Material shown Start Marker

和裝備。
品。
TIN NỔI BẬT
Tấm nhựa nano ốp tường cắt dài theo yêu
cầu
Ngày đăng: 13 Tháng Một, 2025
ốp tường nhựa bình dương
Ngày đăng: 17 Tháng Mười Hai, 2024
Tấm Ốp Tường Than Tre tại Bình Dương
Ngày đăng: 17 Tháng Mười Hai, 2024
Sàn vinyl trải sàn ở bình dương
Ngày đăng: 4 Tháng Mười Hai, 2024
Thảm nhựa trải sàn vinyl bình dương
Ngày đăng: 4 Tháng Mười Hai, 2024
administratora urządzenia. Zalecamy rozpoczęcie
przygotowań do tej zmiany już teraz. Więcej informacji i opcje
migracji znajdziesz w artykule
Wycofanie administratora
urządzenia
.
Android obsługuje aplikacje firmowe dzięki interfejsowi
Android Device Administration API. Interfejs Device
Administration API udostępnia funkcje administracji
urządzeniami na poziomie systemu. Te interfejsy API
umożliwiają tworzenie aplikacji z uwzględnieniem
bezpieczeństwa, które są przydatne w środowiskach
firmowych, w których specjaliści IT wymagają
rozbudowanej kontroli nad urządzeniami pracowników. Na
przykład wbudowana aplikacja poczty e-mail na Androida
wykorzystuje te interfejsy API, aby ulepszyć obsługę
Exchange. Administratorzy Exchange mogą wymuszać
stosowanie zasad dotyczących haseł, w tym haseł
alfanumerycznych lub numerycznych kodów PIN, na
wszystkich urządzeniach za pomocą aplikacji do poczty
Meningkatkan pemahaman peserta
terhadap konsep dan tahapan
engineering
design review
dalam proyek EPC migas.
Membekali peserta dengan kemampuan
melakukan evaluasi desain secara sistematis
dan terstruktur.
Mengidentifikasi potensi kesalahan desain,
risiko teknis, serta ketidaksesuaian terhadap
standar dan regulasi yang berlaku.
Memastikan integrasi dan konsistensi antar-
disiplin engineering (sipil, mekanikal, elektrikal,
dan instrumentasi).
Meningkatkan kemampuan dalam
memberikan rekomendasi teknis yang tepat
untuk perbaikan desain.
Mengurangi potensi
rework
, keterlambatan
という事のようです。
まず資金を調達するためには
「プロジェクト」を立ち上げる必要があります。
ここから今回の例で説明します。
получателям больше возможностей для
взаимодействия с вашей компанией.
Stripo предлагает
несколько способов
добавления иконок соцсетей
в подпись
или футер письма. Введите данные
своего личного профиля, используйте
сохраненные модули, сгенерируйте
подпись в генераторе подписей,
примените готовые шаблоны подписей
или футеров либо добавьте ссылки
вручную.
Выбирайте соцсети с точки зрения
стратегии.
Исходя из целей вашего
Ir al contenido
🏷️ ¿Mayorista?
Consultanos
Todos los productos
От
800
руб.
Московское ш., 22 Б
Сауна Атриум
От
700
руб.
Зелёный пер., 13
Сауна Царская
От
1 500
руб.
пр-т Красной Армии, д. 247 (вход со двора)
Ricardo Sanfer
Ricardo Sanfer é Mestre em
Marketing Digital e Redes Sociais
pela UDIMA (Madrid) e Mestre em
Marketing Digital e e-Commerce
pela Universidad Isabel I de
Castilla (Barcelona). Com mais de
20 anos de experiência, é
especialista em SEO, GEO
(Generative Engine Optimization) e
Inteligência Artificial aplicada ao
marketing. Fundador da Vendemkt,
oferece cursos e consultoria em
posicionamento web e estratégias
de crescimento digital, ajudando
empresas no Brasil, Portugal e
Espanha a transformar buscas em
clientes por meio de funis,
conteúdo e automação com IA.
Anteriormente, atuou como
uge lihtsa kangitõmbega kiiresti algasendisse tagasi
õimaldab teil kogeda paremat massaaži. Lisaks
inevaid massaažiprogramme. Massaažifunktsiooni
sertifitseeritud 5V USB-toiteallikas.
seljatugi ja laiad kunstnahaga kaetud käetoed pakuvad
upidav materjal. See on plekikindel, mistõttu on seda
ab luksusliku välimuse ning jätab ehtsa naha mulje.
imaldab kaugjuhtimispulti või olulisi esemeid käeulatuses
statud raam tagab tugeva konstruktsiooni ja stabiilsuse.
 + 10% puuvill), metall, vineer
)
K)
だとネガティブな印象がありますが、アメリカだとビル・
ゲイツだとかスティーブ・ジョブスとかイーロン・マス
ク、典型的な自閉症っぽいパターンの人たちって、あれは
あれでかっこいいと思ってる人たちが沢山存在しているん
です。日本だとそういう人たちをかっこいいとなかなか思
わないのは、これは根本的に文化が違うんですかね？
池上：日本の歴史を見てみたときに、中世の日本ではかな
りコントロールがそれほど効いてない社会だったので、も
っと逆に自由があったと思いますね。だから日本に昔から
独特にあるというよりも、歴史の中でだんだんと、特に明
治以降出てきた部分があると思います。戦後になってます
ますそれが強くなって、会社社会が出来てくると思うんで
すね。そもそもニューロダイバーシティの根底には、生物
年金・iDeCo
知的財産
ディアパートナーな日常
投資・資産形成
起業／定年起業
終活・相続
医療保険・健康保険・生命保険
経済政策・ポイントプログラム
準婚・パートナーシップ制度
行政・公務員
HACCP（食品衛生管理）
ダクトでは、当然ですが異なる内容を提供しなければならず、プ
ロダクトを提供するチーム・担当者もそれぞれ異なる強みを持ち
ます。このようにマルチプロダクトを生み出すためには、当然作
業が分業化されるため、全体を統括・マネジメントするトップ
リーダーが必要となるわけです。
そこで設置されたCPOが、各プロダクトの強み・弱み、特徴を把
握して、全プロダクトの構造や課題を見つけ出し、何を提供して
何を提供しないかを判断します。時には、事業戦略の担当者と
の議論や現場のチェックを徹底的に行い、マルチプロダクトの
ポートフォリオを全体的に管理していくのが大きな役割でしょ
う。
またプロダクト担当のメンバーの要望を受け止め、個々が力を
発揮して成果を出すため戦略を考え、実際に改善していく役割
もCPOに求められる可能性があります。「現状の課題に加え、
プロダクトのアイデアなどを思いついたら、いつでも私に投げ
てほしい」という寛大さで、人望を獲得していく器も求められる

Material shown End Marker

From the records above, retype only the lines starting at the line that contains "seljatugi ja laiad" and ending at the line that contains "statud raam tagab", both included.

Answer section:
seljatugi ja laiad kunstnahaga kaetud käetoed pakuvad
upidav materjal. See on plekikindel, mistõttu on seda
ab luksusliku välimuse ning jätab ehtsa naha mulje.
imaldab kaugjuhtimispulti või olulisi esemeid käeulatuses
statud raam tagab tugeva konstruktsiooni ja stabiilsuse.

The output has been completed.